Lame analogy? Super lame. But the nickname around here for the clinical years is the "Big Leagues" and after a week of getting my feet wet I can see where it comes from. No more syllabus to hold your hand and feed your orange slices between innings. No more cute little "classic presentation" clinical vignettes to tell you to lower your elbow on your swing. Just you, the patient history, the physical exam, some lab tests, and a team of individuals grossly more experienced and knowledgeable than you waiting impatiently for your assessment and plan. It's terrifying but infinitely more fun.
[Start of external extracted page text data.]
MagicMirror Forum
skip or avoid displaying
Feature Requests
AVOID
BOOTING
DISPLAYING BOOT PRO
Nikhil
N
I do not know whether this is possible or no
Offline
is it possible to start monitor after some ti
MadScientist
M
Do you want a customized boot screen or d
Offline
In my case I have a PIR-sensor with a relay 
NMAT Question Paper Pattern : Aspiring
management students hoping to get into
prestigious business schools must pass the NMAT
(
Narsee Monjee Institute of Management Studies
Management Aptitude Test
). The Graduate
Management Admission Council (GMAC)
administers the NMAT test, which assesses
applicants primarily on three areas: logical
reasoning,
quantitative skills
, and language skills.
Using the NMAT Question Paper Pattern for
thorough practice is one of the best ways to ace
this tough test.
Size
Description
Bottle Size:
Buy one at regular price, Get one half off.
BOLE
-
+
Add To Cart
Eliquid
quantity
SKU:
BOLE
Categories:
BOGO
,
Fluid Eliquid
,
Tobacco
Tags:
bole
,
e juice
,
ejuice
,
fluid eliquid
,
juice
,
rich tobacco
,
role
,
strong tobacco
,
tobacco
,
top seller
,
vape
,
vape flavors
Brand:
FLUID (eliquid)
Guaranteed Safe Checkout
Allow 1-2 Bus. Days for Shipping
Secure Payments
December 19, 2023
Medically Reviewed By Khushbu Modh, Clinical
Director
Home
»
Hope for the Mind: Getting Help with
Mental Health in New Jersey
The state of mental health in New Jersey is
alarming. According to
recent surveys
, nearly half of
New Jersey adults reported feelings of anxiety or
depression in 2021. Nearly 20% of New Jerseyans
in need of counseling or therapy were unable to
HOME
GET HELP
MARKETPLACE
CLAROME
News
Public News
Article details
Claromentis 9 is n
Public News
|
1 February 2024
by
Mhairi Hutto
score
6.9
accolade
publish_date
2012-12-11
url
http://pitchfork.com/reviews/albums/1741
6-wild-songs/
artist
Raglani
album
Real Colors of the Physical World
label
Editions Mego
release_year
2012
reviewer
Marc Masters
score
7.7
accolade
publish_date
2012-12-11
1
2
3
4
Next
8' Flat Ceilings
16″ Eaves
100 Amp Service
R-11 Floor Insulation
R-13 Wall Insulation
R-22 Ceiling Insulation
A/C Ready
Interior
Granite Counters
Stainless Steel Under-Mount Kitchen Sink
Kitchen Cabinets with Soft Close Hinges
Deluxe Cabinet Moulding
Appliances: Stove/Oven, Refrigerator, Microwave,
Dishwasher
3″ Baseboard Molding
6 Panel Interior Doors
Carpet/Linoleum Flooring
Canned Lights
Anyways, enough melodramatics. I think the rub is that third year is an entirely different beast. Peds has been a great rotation to start on. By its very nature it tends to accumulate more nurturing personalities and its been a good atmosphere to hopelessly stumble around in during the first few days. From the intern to the attending, everyone has been great at understanding and helping me with my incompetence. Kids are definitely my fave patient population and we've had some real cute ones on the floor this past week. I'm glad my first H&P was with a mother concerned about her adorable little daughter instead who was previously healthy and not on a 47 year old chronic patient with a PMHx and a Meds list the size of the US deficit. So I'm having a blast so far. Some moments from my first week:
--10 year old little boy who presented with focal hemiparesis. Was originally given diagnosis of acute disseminated encephalomyelitis, until the CSF came back with oligoclonal bands and tests showed myelin basic protein antibodies. Diagnosis of Multiple Sclerosis, that was a real heartbreaker.
--Little 2 month old baby admitted with poor feeding and failure to thrive. MRI showed diffuse hypomyelination of the CNS. In medicine, generally the more names in a condition, the worse it is. Especially if they're German names. This baby was suspected of having a condition consisting of 3 German names. Such a bummer, and the worst part was that he was perfectly healthy at delivery and until 8 weeks of life.
--On call when the intern gets a page that a patient admitted the night before for UTI was "turning blue." We run down to the room and see a poor child who was inconsolable in her mothers arms, had just had an impressive bout of diarrhea, and who had purple extremities with cap refill of 4-5 sec. Luckily everything turned out alright and she was discharged today.
--The family practice intern walked in on two cystic fibrosis patients doing the horizontal handshake. Yes, we all know the hospital is a boring place when you're a patient, especially when you're there 1/4 of the year, but probably not the best way to exchange nosocomial organisms.
--Poor 8 year old girl who presented with a history of 3 days of fever including a fever of 105.7! I can't even imagine how miserable she must have felt. Blood culture grew Streptococcus. Thanks to the miracles of medicine, her stuffed Tigger and she were discharged today.

That's it for now. I'm post-call and it's time for bed.

July 1, 2009

Post Call Delirium.

Had my first night on call last night. Lot of fun!
Time really flew by, even though of the 31 hours in the hospital, I was working for 29 of them.

3 admits. Asthma exacerbation, viral tracheolaryngitis (croup), and cellulitis.
1 PICU tranfer. DKA.
0 emergencies.
2 Starbucks venti coffees.
1 presentation of childhood nephrotic syndrome prepared.
2 H&Ps completed.
2 bloodshot eyes.
1 pair of dirty scrubs.

We're on holiday this Friday so I'll try to update with some thoughts of my first week in The Big Time aka the wards at that time.